The Beloved Children's Story About a Wise-Cracking Asshole Guido Puppet Thing That Turned Into a Real Little Son of a Bitch Boy That I Hucked Stolichnaya Bottles At From the Den

-Part I-

Something like awhile ago or so, in a town called F-, guess the name got smudged a bit here, must have been that fucking bridge mix your mother always has to buy, F-, Fl-, F-L-, I? Looks like F-L-I-, c maybe, Flic-something, starts with Fli anyway, doesn't matter, it's not importa-- for Christ's sake it just doesn't, now do you want me to read it or not? OK fine, good. So anyway, in THAT town, there was a little boy called Panachio, and let me tell you, he was a real fucking piece of work. And I mean literally, because he was still just a big friggin' stupid block of wood at this point. His old man was one of those whittler carpentry type guys, see, but he was a real drunky, I mean a real wino lowlife jobless no-nuts sack of sunkissed hobo-shit, but boy could the guy ever drink.

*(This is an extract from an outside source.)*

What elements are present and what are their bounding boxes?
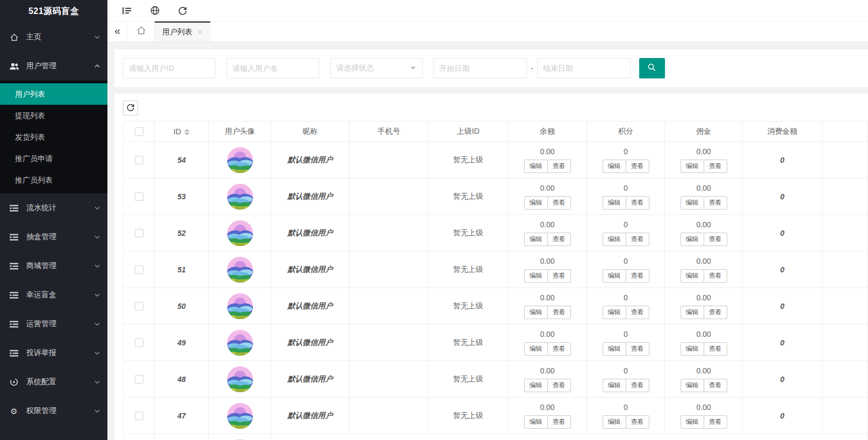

Every kind of townsfolkperson – big and small, fat and thin, old and young, married and divorced but living-it-up-no-strings-attached-the-real-man's-way-wihout-having-to-take-any-of-that-bitch's-naggy-bullshit – would travel in from all over the land, and carpool there with coworkers if some numbnuts rookie cop they're gonna call the lawyer on TV next week about suing for every clean shaven, spit shined faggoty blue dime had shredded up their license for no good fucking reason that time he just had three sips of wine at dinner with his friends. Anyway, point is this guy could drink, and that's no BS. I mean this guy could build you a table with one hand right there while he was using the other one to drink your sorry ass straight under it. If there were an Olympics for drinking nobody else would even bother showing up. His idea of a cocktail was grappa mixed with everclear, and his idea of a chaser depended on how many filterless Marbos left in the pack would fit in his mouth all at once. He was completely bald from head to toe, smooth and bare like belt-sanded glass from all the times he'd got himself caught major-league on fire nodding off with lit ones in his teeth, or squatting too close to the fireplace with his 150 proof breath.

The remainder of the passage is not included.